Problem —
Nothing before the line containing "優雅風采。925純銀打造的精緻耳釘，展現出獨特的光澤與精緻的工" belongs in the answer; quote that line and all lines after it through the end of the material, word for word.

Data provided —
::::::

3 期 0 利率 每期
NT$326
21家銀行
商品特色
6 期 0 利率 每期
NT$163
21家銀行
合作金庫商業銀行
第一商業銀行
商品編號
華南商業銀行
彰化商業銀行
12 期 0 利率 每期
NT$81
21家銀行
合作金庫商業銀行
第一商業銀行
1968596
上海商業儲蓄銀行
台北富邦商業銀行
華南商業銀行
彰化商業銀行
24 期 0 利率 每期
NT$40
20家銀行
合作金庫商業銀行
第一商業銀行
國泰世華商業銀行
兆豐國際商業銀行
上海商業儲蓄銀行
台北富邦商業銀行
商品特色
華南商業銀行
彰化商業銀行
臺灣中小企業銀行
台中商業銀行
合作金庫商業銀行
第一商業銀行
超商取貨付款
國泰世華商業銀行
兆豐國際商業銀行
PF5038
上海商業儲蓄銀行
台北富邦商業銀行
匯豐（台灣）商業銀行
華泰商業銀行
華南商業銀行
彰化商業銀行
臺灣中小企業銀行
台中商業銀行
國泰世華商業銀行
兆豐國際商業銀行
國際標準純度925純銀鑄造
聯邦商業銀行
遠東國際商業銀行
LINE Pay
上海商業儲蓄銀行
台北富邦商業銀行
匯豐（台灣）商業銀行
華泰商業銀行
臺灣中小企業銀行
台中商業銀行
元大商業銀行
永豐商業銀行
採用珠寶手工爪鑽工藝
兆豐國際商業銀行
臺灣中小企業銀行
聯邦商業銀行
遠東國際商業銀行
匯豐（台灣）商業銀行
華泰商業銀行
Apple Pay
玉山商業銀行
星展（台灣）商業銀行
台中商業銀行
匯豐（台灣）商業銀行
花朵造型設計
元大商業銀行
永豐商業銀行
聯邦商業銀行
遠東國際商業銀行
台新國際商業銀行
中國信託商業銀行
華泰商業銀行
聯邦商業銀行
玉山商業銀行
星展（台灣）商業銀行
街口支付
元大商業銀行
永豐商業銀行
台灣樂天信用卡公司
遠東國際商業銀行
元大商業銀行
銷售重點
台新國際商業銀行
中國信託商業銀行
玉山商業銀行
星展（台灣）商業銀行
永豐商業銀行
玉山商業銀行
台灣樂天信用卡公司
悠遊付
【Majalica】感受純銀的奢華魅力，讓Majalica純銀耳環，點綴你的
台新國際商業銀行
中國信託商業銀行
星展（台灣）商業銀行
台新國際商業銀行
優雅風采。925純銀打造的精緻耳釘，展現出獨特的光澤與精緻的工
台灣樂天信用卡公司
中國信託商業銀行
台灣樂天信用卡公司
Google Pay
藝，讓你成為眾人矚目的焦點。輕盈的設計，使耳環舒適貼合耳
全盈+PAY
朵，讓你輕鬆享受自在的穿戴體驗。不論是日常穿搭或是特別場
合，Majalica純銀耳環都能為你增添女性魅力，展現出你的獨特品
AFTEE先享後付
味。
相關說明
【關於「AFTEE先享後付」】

::::::

Exercise answer —
優雅風采。925純銀打造的精緻耳釘，展現出獨特的光澤與精緻的工
台灣樂天信用卡公司
中國信託商業銀行
台灣樂天信用卡公司
Google Pay
藝，讓你成為眾人矚目的焦點。輕盈的設計，使耳環舒適貼合耳
全盈+PAY
朵，讓你輕鬆享受自在的穿戴體驗。不論是日常穿搭或是特別場
合，Majalica純銀耳環都能為你增添女性魅力，展現出你的獨特品
AFTEE先享後付
味。
相關說明
【關於「AFTEE先享後付」】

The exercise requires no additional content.